#### TASK STATEMENT:
Review the material and extract every line in which the word "search" occurs.
□ □ □ □ □ □ □
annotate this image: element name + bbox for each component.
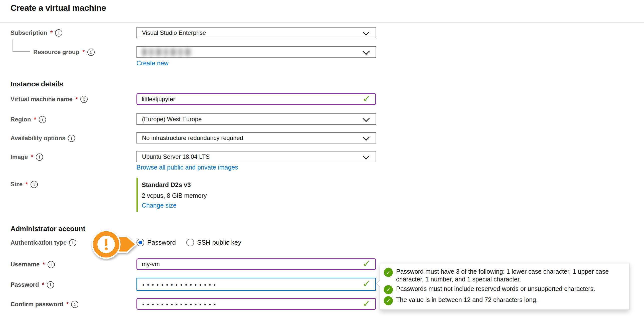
tree-connector-vertical <box>13 40 13 52</box>
password-input[interactable]: •••••••••••••••• ✓ <box>136 278 376 291</box>
image-dropdown[interactable]: Ubuntu Server 18.04 LTS <box>136 151 376 162</box>
resource-group-dropdown[interactable] <box>136 46 376 58</box>
subscription-label: Subscription * i <box>11 28 62 38</box>
required-asterisk: * <box>31 153 33 161</box>
region-label: Region * i <box>11 115 46 124</box>
authentication-type-radio-group: Password SSH public key <box>136 237 241 247</box>
info-icon[interactable]: i <box>39 116 46 123</box>
authentication-type-label: Authentication type i <box>11 238 76 247</box>
success-check-icon: ✓ <box>384 268 393 277</box>
tooltip-rule-item: ✓ The value is in between 12 and 72 char… <box>384 296 624 305</box>
radio-ssh-public-key[interactable] <box>186 239 194 246</box>
section-instance-details: Instance details <box>11 80 63 88</box>
radio-password-selected[interactable] <box>136 239 144 246</box>
tooltip-rule-item: ✓ Password must have 3 of the following:… <box>384 268 624 283</box>
availability-options-label: Availability options i <box>11 133 75 143</box>
size-name: Standard D2s v3 <box>142 181 191 189</box>
password-masked-value: •••••••••••••••• <box>142 280 218 288</box>
required-asterisk: * <box>66 301 69 308</box>
image-label: Image * i <box>11 152 43 162</box>
info-icon[interactable]: i <box>55 29 62 37</box>
password-label: Password * i <box>11 280 54 289</box>
radio-password-label[interactable]: Password <box>147 239 176 246</box>
info-icon[interactable]: i <box>87 49 95 56</box>
size-specs: 2 vcpus, 8 GiB memory <box>142 192 207 199</box>
password-rules-tooltip: ✓ Password must have 3 of the following:… <box>380 263 629 310</box>
chevron-down-icon <box>363 115 370 122</box>
valid-check-icon: ✓ <box>363 259 370 268</box>
confirm-password-label: Confirm password * i <box>11 299 78 309</box>
info-icon[interactable]: i <box>69 239 76 246</box>
size-label: Size * i <box>11 180 38 189</box>
subscription-dropdown[interactable]: Visual Studio Enterprise <box>136 27 376 38</box>
region-dropdown[interactable]: (Europe) West Europe <box>136 113 376 125</box>
chevron-down-icon <box>363 48 370 55</box>
success-check-icon: ✓ <box>384 285 393 294</box>
username-value: my-vm <box>142 261 160 268</box>
availability-options-dropdown[interactable]: No infrastructure redundancy required <box>136 132 376 143</box>
username-label: Username * i <box>11 260 55 269</box>
confirm-password-input[interactable]: •••••••••••••••• ✓ <box>136 298 376 310</box>
region-value: (Europe) West Europe <box>142 116 202 123</box>
tooltip-rule-text: Password must have 3 of the following: 1… <box>396 268 624 283</box>
valid-check-icon: ✓ <box>363 279 370 288</box>
info-icon[interactable]: i <box>68 135 75 142</box>
required-asterisk: * <box>43 261 45 268</box>
browse-images-link[interactable]: Browse all public and private images <box>136 164 238 171</box>
confirm-password-masked-value: •••••••••••••••• <box>142 300 218 308</box>
page-title: Create a virtual machine <box>11 3 106 13</box>
resource-group-label: Resource group * i <box>33 47 95 57</box>
info-icon[interactable]: i <box>48 261 55 268</box>
change-size-link[interactable]: Change size <box>142 202 177 209</box>
required-asterisk: * <box>26 181 28 188</box>
required-asterisk: * <box>50 29 53 37</box>
required-asterisk: * <box>76 96 78 103</box>
chevron-down-icon <box>363 28 370 35</box>
tree-connector-horizontal <box>13 51 30 52</box>
subscription-value: Visual Studio Enterprise <box>142 29 206 36</box>
resource-group-redacted-value <box>142 48 192 56</box>
availability-options-value: No infrastructure redundancy required <box>142 134 243 141</box>
required-asterisk: * <box>82 49 85 56</box>
header-divider <box>0 22 644 23</box>
vm-name-value: littlestjupyter <box>142 96 175 103</box>
radio-ssh-public-key-label[interactable]: SSH public key <box>197 239 241 246</box>
chevron-down-icon <box>363 152 370 159</box>
info-icon[interactable]: i <box>31 181 38 188</box>
required-asterisk: * <box>42 281 44 288</box>
vm-name-input[interactable]: littlestjupyter ✓ <box>136 93 376 105</box>
info-icon[interactable]: i <box>36 153 43 161</box>
section-administrator-account: Administrator account <box>11 225 85 233</box>
create-new-link[interactable]: Create new <box>136 60 169 67</box>
tooltip-rule-text: The value is in between 12 and 72 charac… <box>396 296 538 305</box>
info-icon[interactable]: i <box>47 281 54 288</box>
valid-check-icon: ✓ <box>363 94 370 103</box>
radio-dot <box>138 241 142 244</box>
chevron-down-icon <box>363 133 370 140</box>
tooltip-rule-text: Passwords must not include reserved word… <box>396 285 595 294</box>
username-input[interactable]: my-vm ✓ <box>136 258 376 270</box>
tooltip-rule-item: ✓ Passwords must not include reserved wo… <box>384 285 624 294</box>
success-check-icon: ✓ <box>384 296 393 305</box>
warning-callout-icon <box>90 229 139 261</box>
valid-check-icon: ✓ <box>363 299 370 308</box>
vm-name-label: Virtual machine name * i <box>11 94 88 104</box>
size-accent-bar <box>136 178 138 212</box>
info-icon[interactable]: i <box>71 301 78 308</box>
required-asterisk: * <box>34 116 36 123</box>
info-icon[interactable]: i <box>80 96 88 103</box>
image-value: Ubuntu Server 18.04 LTS <box>142 153 210 160</box>
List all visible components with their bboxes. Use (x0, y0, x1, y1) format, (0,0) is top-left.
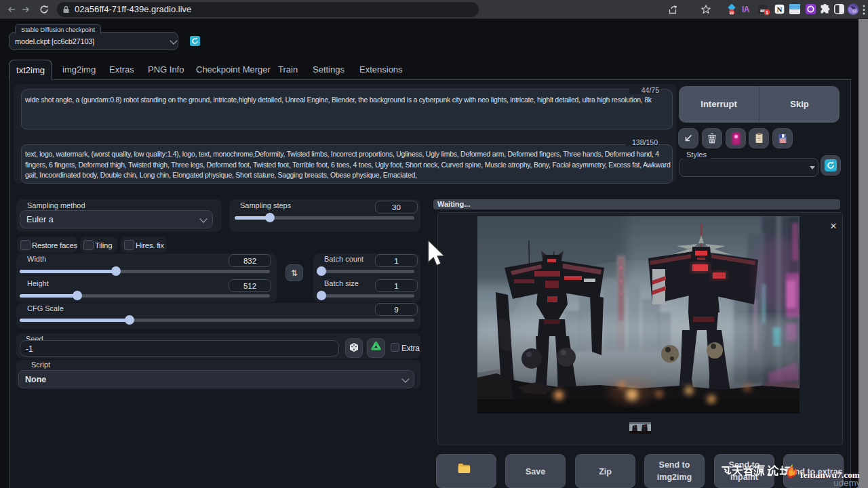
svg-text:udemy: udemy (833, 478, 861, 488)
svg-text:1: 1 (766, 10, 768, 15)
svg-text:20: 20 (730, 11, 734, 15)
svg-text:N: N (777, 5, 783, 14)
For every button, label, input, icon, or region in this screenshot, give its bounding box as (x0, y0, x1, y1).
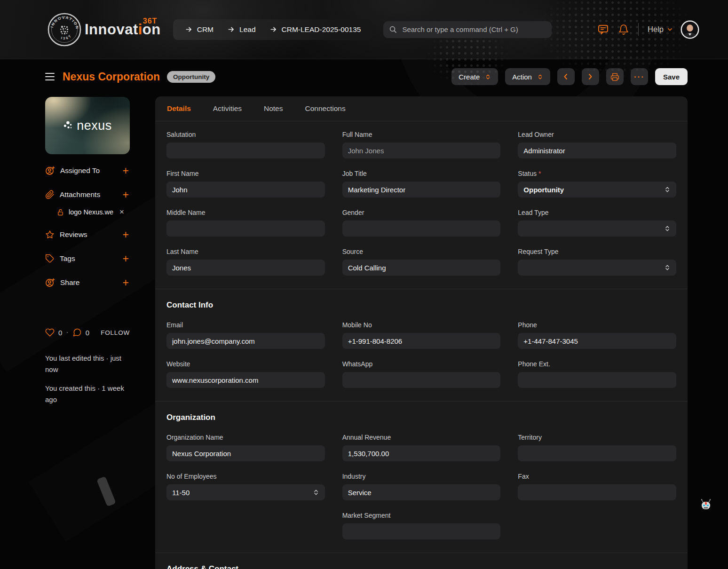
created-text: You created this · 1 week ago (45, 383, 130, 405)
empty-cell (518, 512, 676, 539)
brand-logo[interactable]: INNOVATION I36T Innovati36Ton (47, 12, 161, 47)
breadcrumb: CRM Lead CRM-LEAD-2025-00135 (173, 19, 373, 40)
unlock-icon (56, 208, 64, 216)
comment-icon[interactable] (72, 328, 82, 337)
full-name-input[interactable]: John Jones (342, 142, 501, 158)
sidebar-item-reviews: Reviews + (45, 229, 130, 241)
mobile-no-input[interactable]: +1-991-804-8206 (342, 333, 501, 349)
no-of-employees-select[interactable]: 11-50 (166, 484, 325, 500)
paperclip-icon (45, 190, 55, 199)
add-share-button[interactable]: + (122, 278, 130, 287)
lead-owner-input[interactable]: Administrator (518, 142, 676, 158)
phone-input[interactable]: +1-447-847-3045 (518, 333, 676, 349)
more-options-button[interactable]: ··· (631, 68, 648, 85)
tab-details[interactable]: Details (167, 104, 191, 113)
field-website: Website www.nexuscorporation.com (166, 360, 325, 388)
user-avatar[interactable] (682, 22, 698, 38)
contact-info-section: Email john.jones@company.com Mobile No +… (166, 321, 676, 388)
email-input[interactable]: john.jones@company.com (166, 333, 325, 349)
salutation-input[interactable] (166, 142, 325, 158)
field-label: Full Name (342, 131, 501, 138)
add-review-button[interactable]: + (122, 230, 130, 239)
organization-name-input[interactable]: Nexus Corporation (166, 445, 325, 461)
section-divider (155, 553, 688, 553)
action-button[interactable]: Action (505, 68, 550, 85)
address-contact-heading: Address & Contact (166, 564, 676, 569)
tab-connections[interactable]: Connections (305, 104, 346, 113)
middle-name-input[interactable] (166, 221, 325, 237)
printer-icon (610, 72, 619, 81)
help-menu[interactable]: Help (648, 25, 673, 34)
record-activity-meta: You last edited this · just now You crea… (45, 353, 130, 405)
print-button[interactable] (606, 68, 624, 85)
organization-logo-card: nexus (45, 97, 130, 154)
record-toolbar: Nexus Corporation Opportunity Create Act… (45, 66, 688, 87)
first-name-input[interactable]: John (166, 182, 325, 198)
field-label: Market Segment (342, 512, 501, 519)
lead-type-select[interactable] (518, 221, 676, 237)
add-assignee-button[interactable]: + (122, 166, 130, 175)
create-button[interactable]: Create (451, 68, 498, 85)
whatsapp-input[interactable] (342, 372, 501, 388)
field-organization-name: Organization Name Nexus Corporation (166, 434, 325, 461)
field-no-of-employees: No of Employees 11-50 (166, 473, 325, 500)
territory-input[interactable] (518, 445, 676, 461)
field-label: Salutation (166, 131, 325, 138)
remove-attachment-icon[interactable]: × (119, 207, 124, 217)
last-name-input[interactable]: Jones (166, 260, 325, 276)
field-label: Source (342, 248, 501, 255)
industry-input[interactable]: Service (342, 484, 501, 500)
field-label: Organization Name (166, 434, 325, 441)
field-fax: Fax (518, 473, 676, 500)
search-input[interactable] (401, 25, 546, 34)
feedback-chat-icon[interactable] (597, 24, 609, 35)
source-input[interactable]: Cold Calling (342, 260, 501, 276)
background-watermark (96, 476, 116, 507)
website-input[interactable]: www.nexuscorporation.com (166, 372, 325, 388)
breadcrumb-item-record[interactable]: CRM-LEAD-2025-00135 (270, 25, 361, 34)
heart-icon[interactable] (45, 328, 55, 337)
annual-revenue-input[interactable]: 1,530,700.00 (342, 445, 501, 461)
assistant-robot-icon[interactable] (699, 498, 713, 513)
job-title-input[interactable]: Marketing Director (342, 182, 501, 198)
field-whatsapp: WhatsApp (342, 360, 501, 388)
previous-record-button[interactable] (557, 68, 575, 85)
add-attachment-button[interactable]: + (122, 190, 130, 199)
field-label: Website (166, 360, 325, 368)
follow-button[interactable]: FOLLOW (101, 329, 130, 336)
field-phone: Phone +1-447-847-3045 (518, 321, 676, 349)
chevron-left-icon (562, 73, 570, 80)
attachment-item: logo Nexus.we × (56, 207, 130, 217)
arrow-right-icon (228, 26, 235, 33)
save-button[interactable]: Save (655, 68, 688, 85)
status-select[interactable]: Opportunity (518, 182, 676, 198)
sidebar-toggle-icon[interactable] (45, 71, 55, 83)
attachment-name[interactable]: logo Nexus.we (69, 208, 113, 216)
record-sidebar: nexus Assigned To + Attachments + logo N… (45, 97, 130, 413)
field-email: Email john.jones@company.com (166, 321, 325, 349)
chevron-right-icon (586, 73, 594, 80)
global-search[interactable] (383, 21, 552, 38)
field-lead-owner: Lead Owner Administrator (518, 131, 676, 158)
tab-activities[interactable]: Activities (213, 104, 242, 113)
field-industry: Industry Service (342, 473, 501, 500)
phone-ext-input[interactable] (518, 372, 676, 388)
gender-input[interactable] (342, 221, 501, 237)
sidebar-item-tags: Tags + (45, 253, 130, 265)
request-type-select[interactable] (518, 260, 676, 276)
breadcrumb-item-lead[interactable]: Lead (228, 25, 255, 34)
field-job-title: Job Title Marketing Director (342, 170, 501, 198)
add-tag-button[interactable]: + (122, 254, 130, 263)
field-middle-name: Middle Name (166, 209, 325, 237)
field-salutation: Salutation (166, 131, 325, 158)
field-label: Phone (518, 321, 676, 329)
fax-input[interactable] (518, 484, 676, 500)
market-segment-input[interactable] (342, 523, 501, 539)
next-record-button[interactable] (582, 68, 599, 85)
breadcrumb-item-crm[interactable]: CRM (185, 25, 214, 34)
nexus-logo-icon (63, 120, 73, 131)
field-status: Status* Opportunity (518, 170, 676, 198)
notifications-bell-icon[interactable] (618, 24, 629, 35)
organization-section: Organization Name Nexus Corporation Annu… (166, 434, 676, 539)
tab-notes[interactable]: Notes (264, 104, 283, 113)
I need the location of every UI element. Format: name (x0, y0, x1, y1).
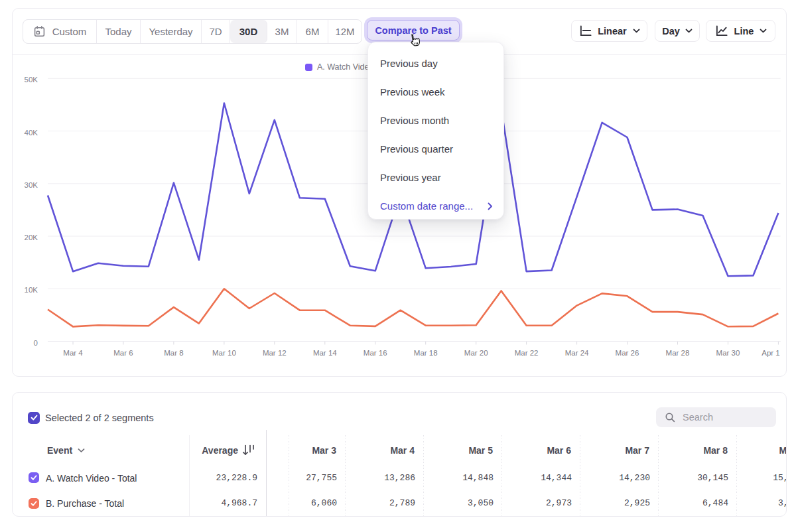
svg-text:20K: 20K (25, 233, 38, 241)
svg-text:Mar 18: Mar 18 (414, 349, 438, 357)
svg-text:Mar 24: Mar 24 (565, 349, 589, 357)
svg-text:50K: 50K (25, 76, 38, 84)
svg-text:Mar 6: Mar 6 (113, 349, 133, 357)
svg-text:Mar 4: Mar 4 (63, 349, 83, 357)
svg-text:Mar 26: Mar 26 (616, 349, 639, 357)
svg-text:Mar 14: Mar 14 (313, 349, 337, 357)
svg-text:Mar 20: Mar 20 (464, 349, 488, 357)
svg-text:Mar 30: Mar 30 (716, 349, 740, 357)
svg-text:10K: 10K (25, 286, 38, 294)
svg-text:Mar 16: Mar 16 (364, 349, 387, 357)
svg-text:Mar 10: Mar 10 (212, 349, 236, 357)
svg-text:Mar 28: Mar 28 (666, 349, 690, 357)
svg-text:Mar 12: Mar 12 (263, 349, 287, 357)
svg-text:Mar 22: Mar 22 (515, 349, 539, 357)
svg-text:40K: 40K (25, 129, 38, 137)
svg-text:Apr 1: Apr 1 (762, 349, 780, 357)
svg-text:Mar 8: Mar 8 (164, 349, 183, 357)
svg-text:0: 0 (34, 339, 38, 347)
svg-text:30K: 30K (25, 181, 38, 189)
□ □ □ □ □ □ □
#### ANSWER TO THIS TASK:
search-input[interactable] (401, 25, 546, 34)
global-search[interactable] (383, 21, 552, 38)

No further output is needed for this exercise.